Dataset in support of the journal article 'An ultra high-endurance memristor using back-end-of-line amorphous SiC'

Integrating resistive memory or neuromorphic memristors into mainstream silicon technology can be substantially facilitated if the memories are built in the back-end-of-line (BEOL) and stacked directly above the logic circuitries. Here we report a promising memristor employing a plasma-enhanced chemical vapour deposition (PECVD) bilayer of amorphous SiC/Si as device layer and Cu as an active electrode. Its endurance exceeds one billion cycles with an ON/OFF ratio of ca. two orders of magnitude. Resistance drift is observed in the first 200 million cycles, after which the devices settle with a coefficient of variation of ca. 10% for both the low and high resistance states. Ohmic conduction in the low resistance state is attributed to the formation of Cu conductive filaments inside the bilayer structure, where the nanoscale grain boundaries in the Si layer provide the pre-defined pathway for Cu ion migration. Rupture of the conductive filament leads to current conduction dominated by reverse bias Schottky emission. Multistate switching is achieved by precisely controlling the pulse conditions for potential neuromorphic computing applications. The PECVD deposition method employed here has been frequently used to deposit typical BEOL SiOC low-k interlayer dielectrics. This makes this a unique memristor system with great potential for integration. The data is presented as excel files zipped into one folder.

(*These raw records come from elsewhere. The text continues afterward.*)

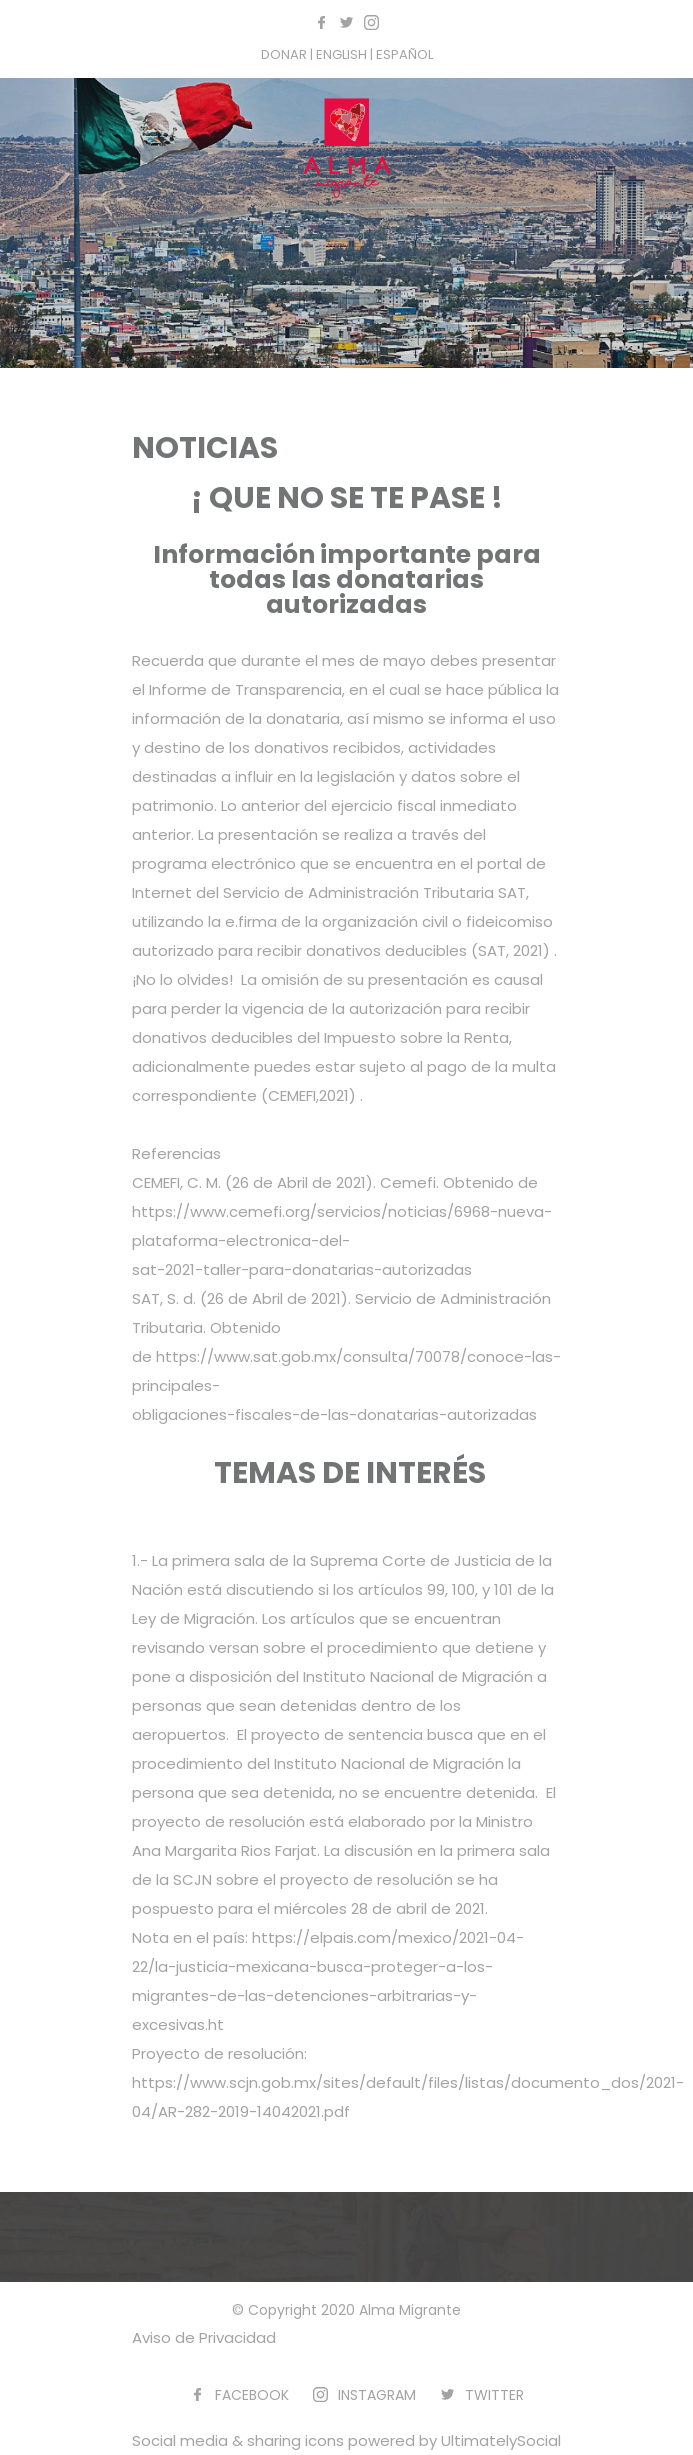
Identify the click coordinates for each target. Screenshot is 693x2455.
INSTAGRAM (377, 2395)
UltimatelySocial (501, 2440)
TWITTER (494, 2395)
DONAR (285, 54)
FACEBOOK (252, 2395)
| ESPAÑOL (401, 54)
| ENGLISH (340, 54)
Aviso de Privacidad (204, 2337)
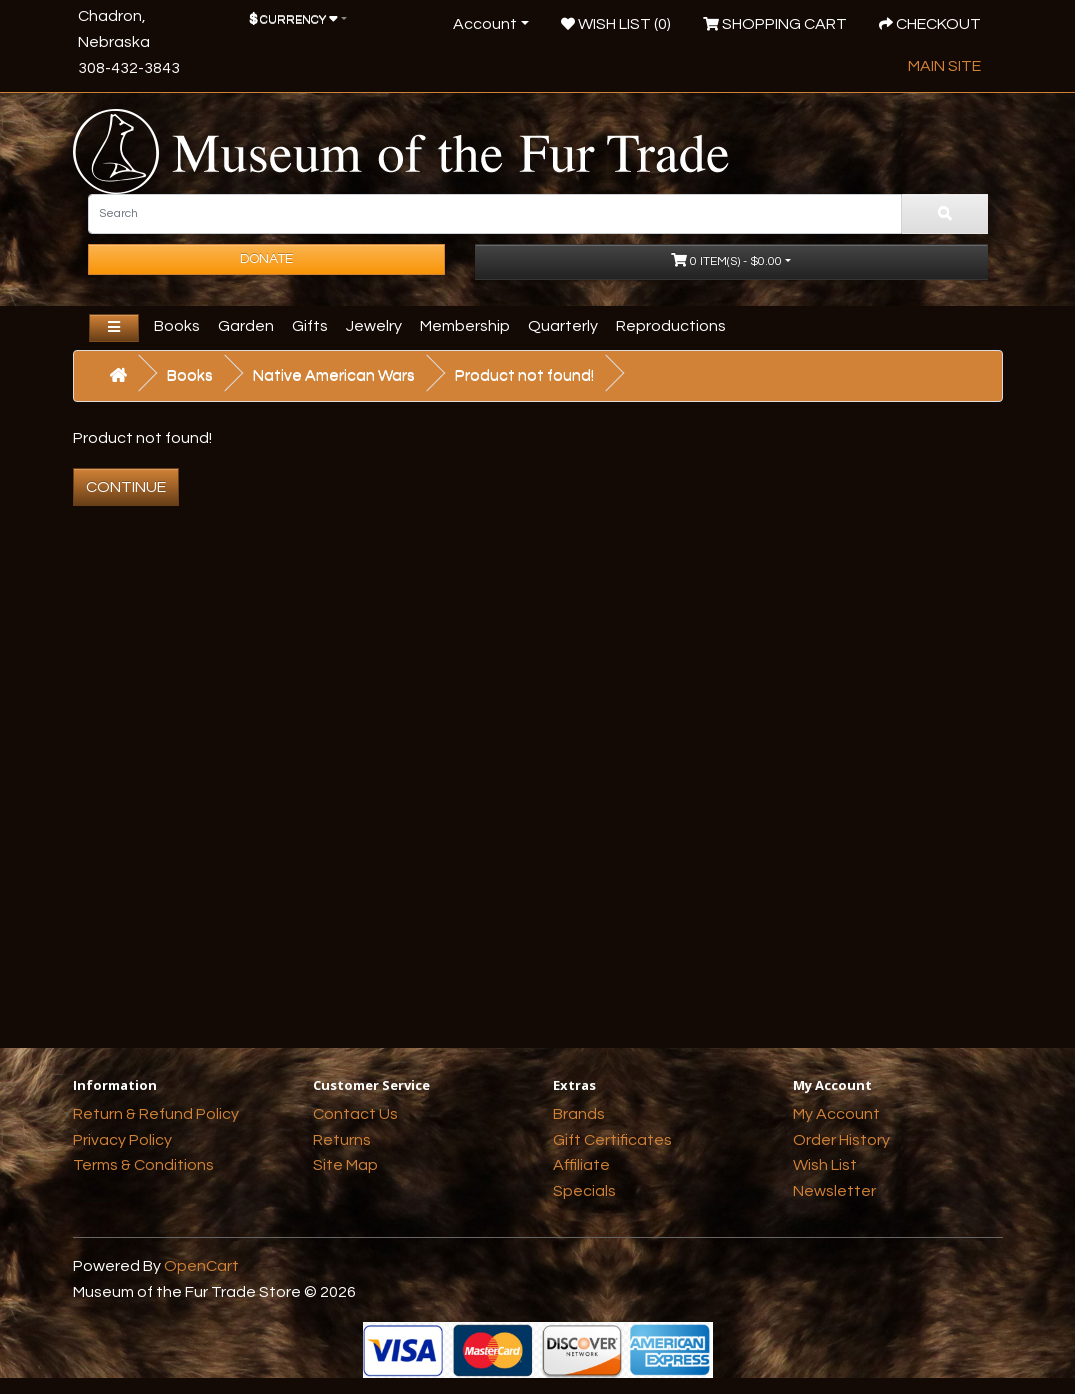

若阻变存储器或神经形态忆阻器采用后端制程（back-end-of-line, BEOL）工艺制备，并直接堆叠于逻辑电路上方，则可显著简化其与主流硅基工艺的集成流程。本研究报道了一款极具应用前景的忆阻器，其器件层采用等离子体增强化学气相沉积（plasma-enhanced chemical vapour deposition, PECVD）制备的非晶碳化硅/硅双层结构，活性电极为铜。该器件的循环耐久度超过10亿次，开关比约为两个数量级。在初始2亿次循环过程中会出现电阻漂移现象，后续器件性能趋于稳定，低阻态与高阻态的变异系数均约为10%。低阻态下的欧姆导电机制源于双层结构内部形成的铜导电细丝，硅层中的纳米级晶界为铜离子迁移提供了预定义路径；导电细丝的断裂则使得电流传导以反向偏置肖特基发射为主导。通过精准调控脉冲参数可实现多态开关，有望应用于神经形态计算场景。本研究采用的PECVD沉积工艺，已广泛用于制备典型BEOL制程中的SiOC低k层间介电材料，这使得本忆阻器体系具备独特的集成应用潜力。本数据集以压缩为单个文件夹的Excel文件形式提供。